Ne laissons pas à la gauche notre culture, nos cultures, cet envol de l’imaginaire appuyé sur une réalité géographique donnant à chaque lieu, chaque être humain ou animal, chaque élément matériel ou poétique une raison d’être et un passé que nos adversaires voudraient répudier, même s’ils font semblant d’être à l’origine de ce qui est non seulement notre combat actuel mais celui de toujours. Maurice Barrès ne définissait-il pas ces liens naturels comme « éthiques et esthétiques » et nés de nos patries charnelles et naturelles ?

Une langue commune n’est pas nécessairement une langue unique et il est reconnu que l’apprentissage de plusieurs langues ne fait que développer l’esprit, ce qui ne serait pas du luxe lorsque l’on lit que les jeunes Français sont parmi les moins instruits d’Europe. Il n’est que de regarder le résultat des élèves bilingues aux examens nationaux. Ayméric Chauprade, le brillant géopoliticien actuellement conseiller auprès de Marine Le Pen, n’a-t-il pas dénoncé ce « village global » vers lequel nous guide une uniformatisation qui n’est ni de l’esprit français ni de sa spécificité expansionniste, conquérante, généreuse et civilisatrice ? Bref ! de sa culture.

Dépopulation

« L’ignorance du français est un obstacle à la démocratie », affirmait la Révolution française, qui voulait avoir la mainmise sur les citoyens. La République le réaffirme aujourd’hui mais apparemment sans guère d’effet sur les populations « invasives » en passe de devenir le nouveau peuple, le peuple de remplacement – et donc à terme le nouveau pouvoir que « démocratiquement » nous ne pourrons qu’accepter.

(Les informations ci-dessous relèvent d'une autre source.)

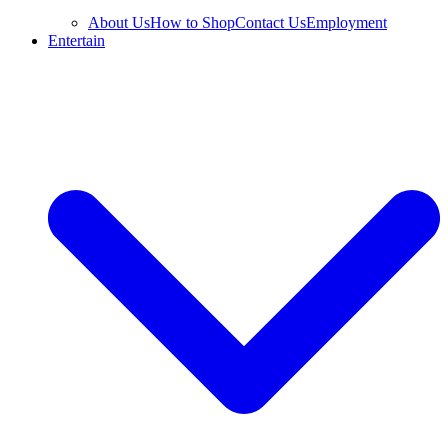
About Us
How to Shop
Contact Us
Employment
Entertain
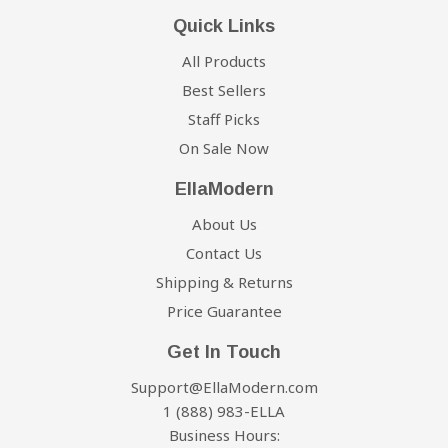
Quick Links
All Products
Best Sellers
Staff Picks
On Sale Now
EllaModern
About Us
Contact Us
Shipping & Returns
Price Guarantee
Get In Touch
Support@EllaModern.com
1 (888) 983-ELLA
Business Hours:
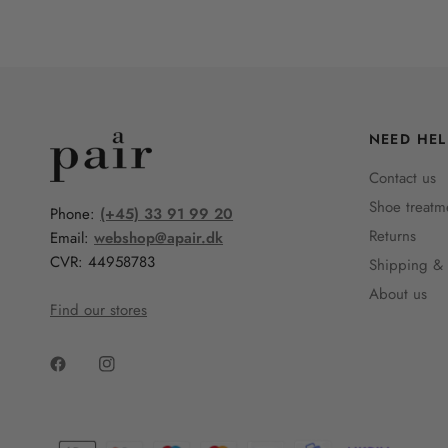
NEED HEL
Contact us
Shoe treatm
Phone:
(+45) 33 91 99 20
Returns
Email:
webshop@apair.dk
CVR: 44958783
Shipping & 
About us
Find our stores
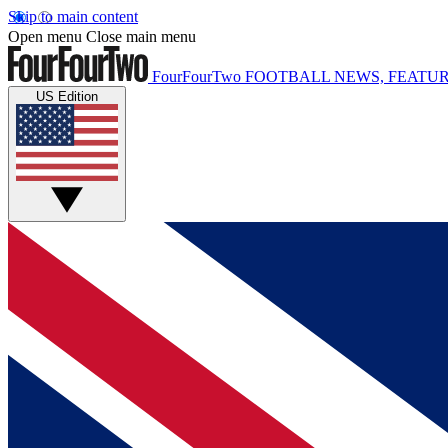
Skip to main content
Open menu
Close main menu
FourFourTwo
FOOTBALL NEWS, FEATUR
US Edition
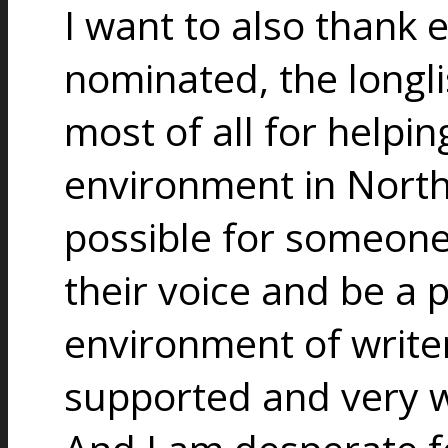
I want to also thank
nominated, the longlist
most of all for helpin
environment in North 
possible for someone t
their voice and be a 
environment of writer
supported and very w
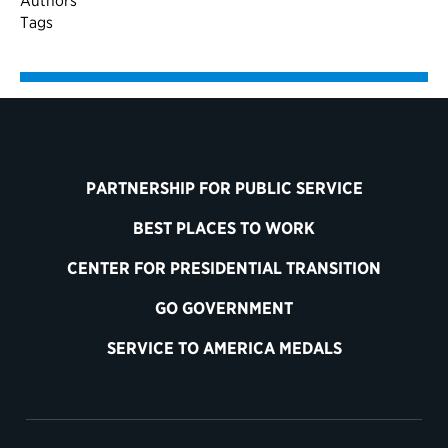
Authors
Tags
PARTNERSHIP FOR PUBLIC SERVICE
BEST PLACES TO WORK
CENTER FOR PRESIDENTIAL TRANSITION
GO GOVERNMENT
SERVICE TO AMERICA MEDALS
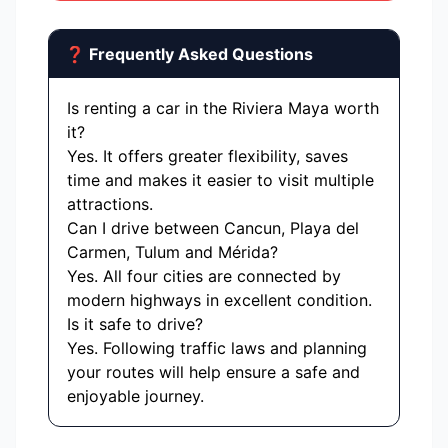
❓ Frequently Asked Questions
Is renting a car in the Riviera Maya worth
it?
Yes. It offers greater flexibility, saves
time and makes it easier to visit multiple
attractions.
Can I drive between Cancun, Playa del
Carmen, Tulum and Mérida?
Yes. All four cities are connected by
modern highways in excellent condition.
Is it safe to drive?
Yes. Following traffic laws and planning
your routes will help ensure a safe and
enjoyable journey.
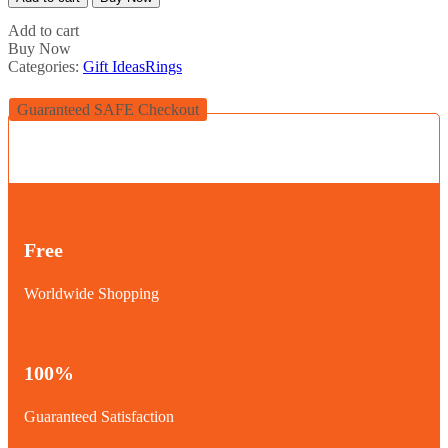
Emblem
Ring
Add to cart
(223)
Buy Now
quantity
Categories:
Gift Ideas
Rings
Guaranteed SAFE Checkout
Free
Worldwide Shopping
100%
Guaranteed Satisfaction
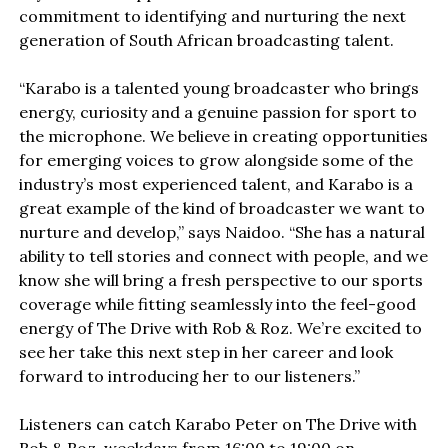
commitment to identifying and nurturing the next
generation of South African broadcasting talent.
“Karabo is a talented young broadcaster who brings
energy, curiosity and a genuine passion for sport to
the microphone. We believe in creating opportunities
for emerging voices to grow alongside some of the
industry’s most experienced talent, and Karabo is a
great example of the kind of broadcaster we want to
nurture and develop,” says Naidoo. “She has a natural
ability to tell stories and connect with people, and we
know she will bring a fresh perspective to our sports
coverage while fitting seamlessly into the feel-good
energy of The Drive with Rob & Roz. We’re excited to
see her take this next step in her career and look
forward to introducing her to our listeners.”
Listeners can catch Karabo Peter on The Drive with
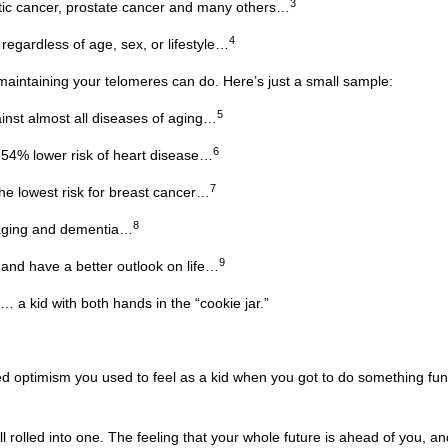
3
atic cancer, prostate cancer and many others…
4
regardless of age, sex, or lifestyle…
intaining your telomeres can do. Here’s just a small sample:
5
ainst almost all diseases of aging…
6
 54% lower risk of heart disease…
7
e lowest risk for breast cancer…
8
 aging and dementia…
9
and have a better outlook on life…
 … a kid with both hands in the “cookie jar.”
led optimism you used to feel as a kid when you got to do something fun
 all rolled into one. The feeling that your whole future is ahead of you, a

Ne nous laissons pas déposséder dans ce combat ethno-culturel pour la défense de nos communautés d’enracinement et de vie. Car il est de la disparition de nos langues maternelles – oui, encore « maternelles » – comme du découpage électoraliste des cantons, héritage des pagus ou « pays », de savoir si nous acceptons de subir la destruction socialiste de la patrie par un ruralicide organisé au bénéfice d’une rurbanisation détricotant nos liens sociaux.

N’est-il pas vrai que nous sommes aussi les héritiers des orgueilleux constructeurs de la Tour de Babel défiant Dieu, puis chassés et essaimant sur la Terre chacun dans un langage différent jusqu’à retrouver notre vecteur commun, la foi ? Qu’elle nous guide dans les tempêtes. Ce sont les racines qui cèdent en dernier sous la pression de l’ouragan.